A few streets away is a retail park. On that park, among other shops, is a branch of JD Sports. In order to stop people shoplifting shoes, they only ever display the left ones. Someone had broken into the store and stolen as many trainers as they could carry out of there. But they were too stupid to go to the stockroom. They’d just stolen the display items. Then they’d discarded them once they discovered they didn’t actually have a single pair in their haul. I couldn’t help but think that were there a police officer around, they could have followed the trainers back to the looter’s lair like Hansel and Gretl’s breadcrumbs. Needless to say, there wasn’t a police officer in sight.
That was the first sign that looting had reached my world other than via the news. It turned out later that other stores on the retail park had been looted too. PC World, Carphone Warehouse and Curries had all been ransacked of valuable goods. But so had Matalan, Maplins, and even Costa Coffee. Who loots Coffee?
The following night saw EDL members patrolling the streets to ‘protect our homes’ which made me far more nervous than the original looting. The racial undertones throughout the whole riotting and looting episode are deeply troubling and seem, sadly, in the aftermath to be being brushed over without very much discussion at all.
Today, Parliament is debating the riots but the Government seems to be determined to paint this rioting as outright criminality without looking at the reasons behind the rioting in the first place. Some of the suggestions from the Tory benches have included ignoring the Human Rights Act, switching off social networks during ‘times of trouble’, and rounding up looters to put them in Wembley Stadium and turn water cannon on them. Obviously, there were sensible well-reasoned suggestions as well, but they certainly weren’t in the majority.

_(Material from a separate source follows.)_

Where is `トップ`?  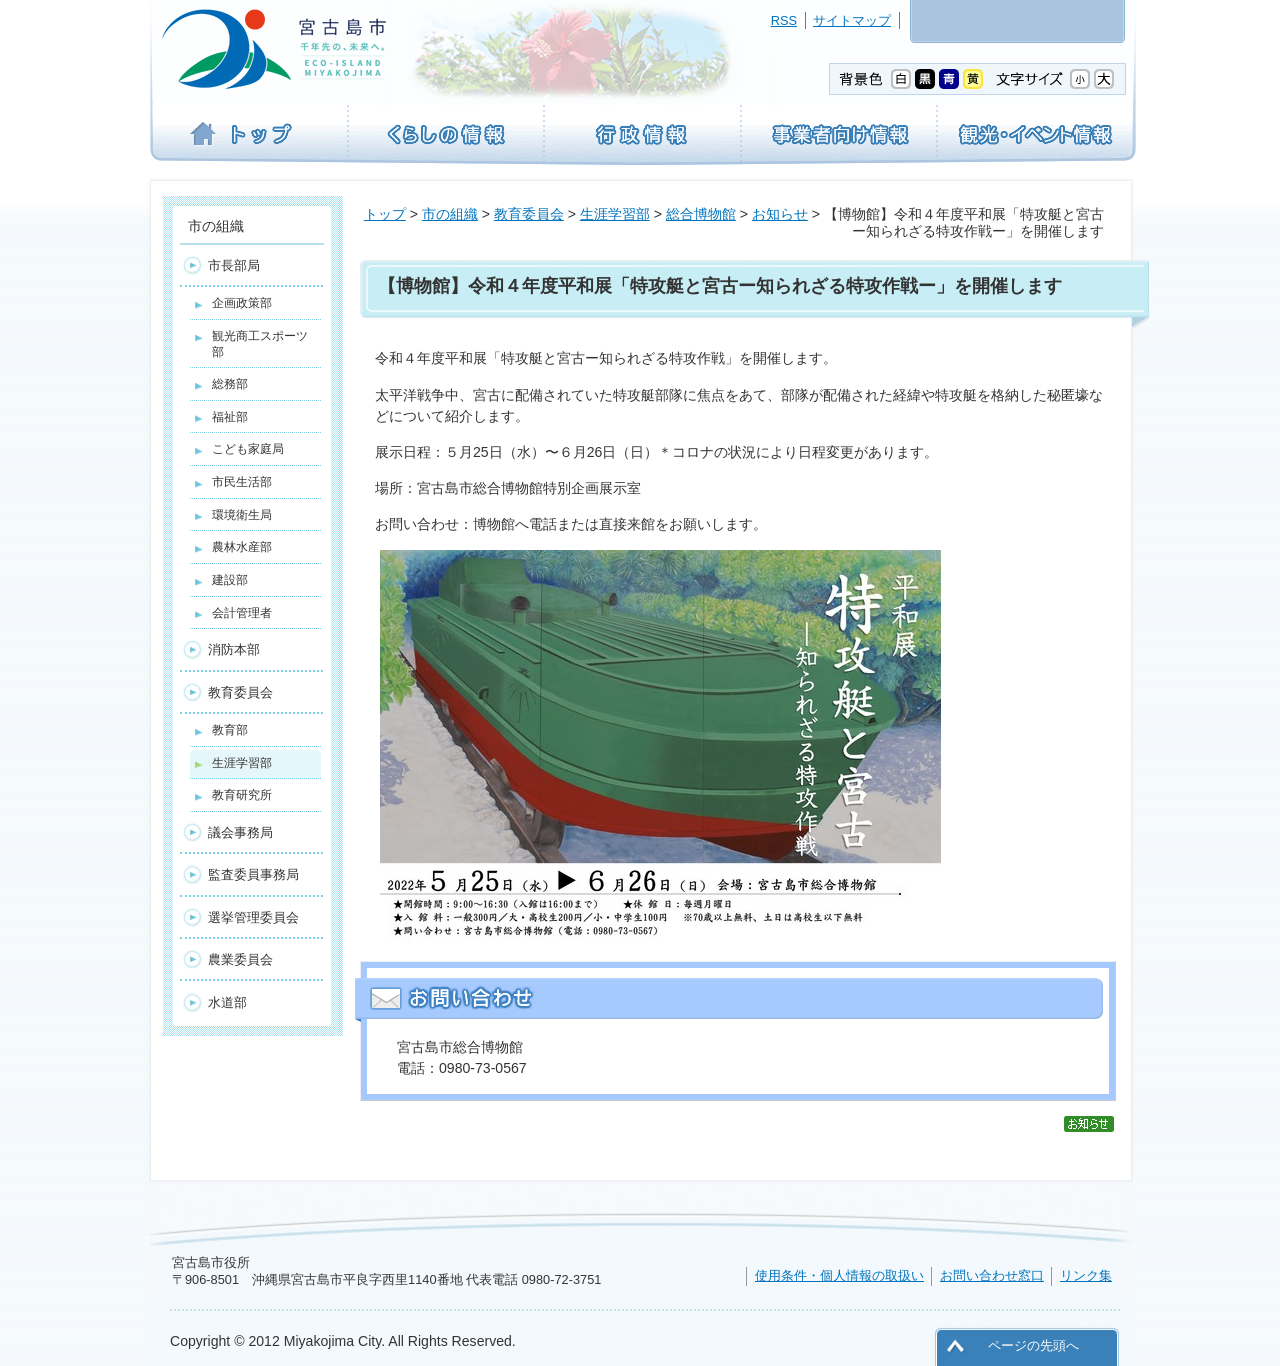 トップ is located at coordinates (385, 214).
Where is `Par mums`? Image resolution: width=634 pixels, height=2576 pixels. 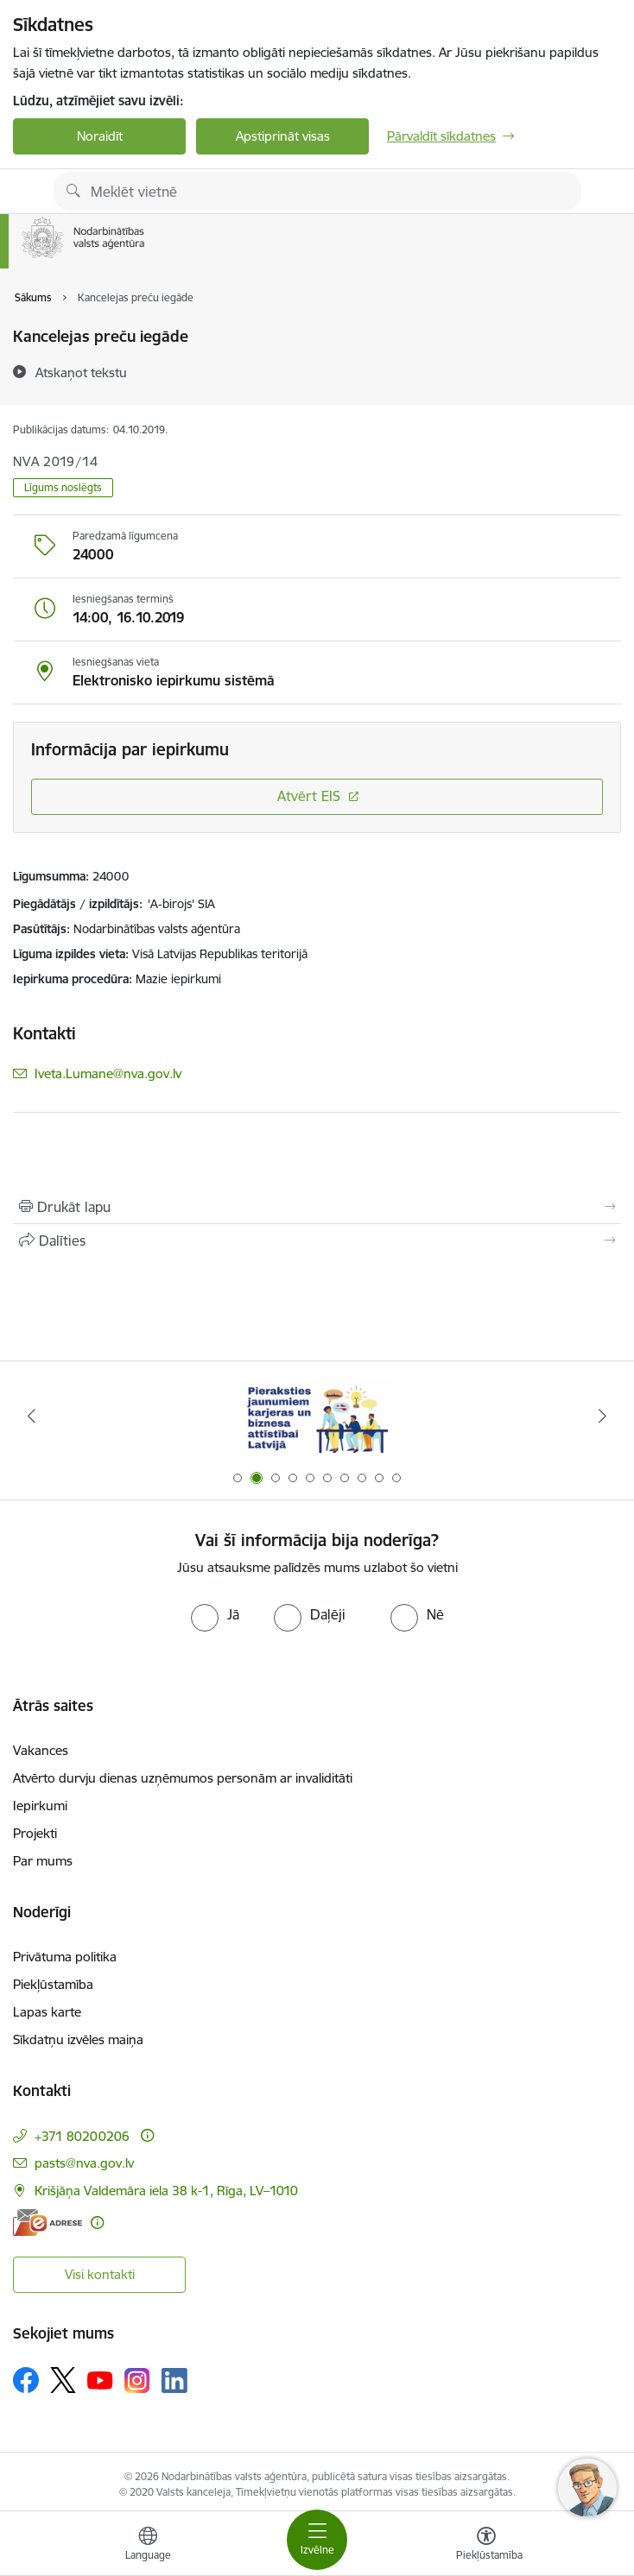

Like most riots, these initially had a catalyst in the form of the shooting of Mark Duggan by the Metropolitan Police. This led to protest, civil unrest, violence and looting. I don’t condone violence for any reasons and in this particular instance, the looting and disorder have stripped away any justification for what may have been a genuine protest against the apparent killing of Mark Duggan. The destruction of property, the loss of peoples’ livelihoods, and the deaths of innocent people have now distracted attention from any underlying root political and social problems which we should be examining and working to put right. Issues of race relations, unemployment, social tensions, real lack of inspiration, and public and community services destroyed by this government. Those are the issues that Parliament should be debating. Those are the issues with a real power. Until that is, they’re used as an excuse to go on a rampage and steal a row of left-footed trainers.
There is never an excuse for violence, rioting and looting. But there are always reasons. And it’s those reasons we should be looking at.